Raw data
╭──
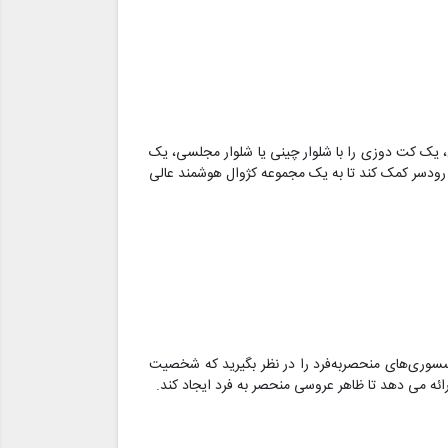
 یک کت دوزی را با شلوار چینی یا شلوار مجلسی، یک
و رودسر کمک کند تا به یک مجموعه کژوال هوشمند عالی
کسسوری‌های منحصربه‌فرد را در نظر بگیرید که شخصیت
ائه می دهد تا ظاهر عروسی منحصر به فرد ایجاد کند.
╰──
Required work
Print the data above in full and exactly as it appears, skipping the pictures.

Solution for this exercise
 یک کت دوزی را با شلوار چینی یا شلوار مجلسی، یک
و رودسر کمک کند تا به یک مجموعه کژوال هوشمند عالی
کسسوری‌های منحصربه‌فرد را در نظر بگیرید که شخصیت
ائه می دهد تا ظاهر عروسی منحصر به فرد ایجاد کند.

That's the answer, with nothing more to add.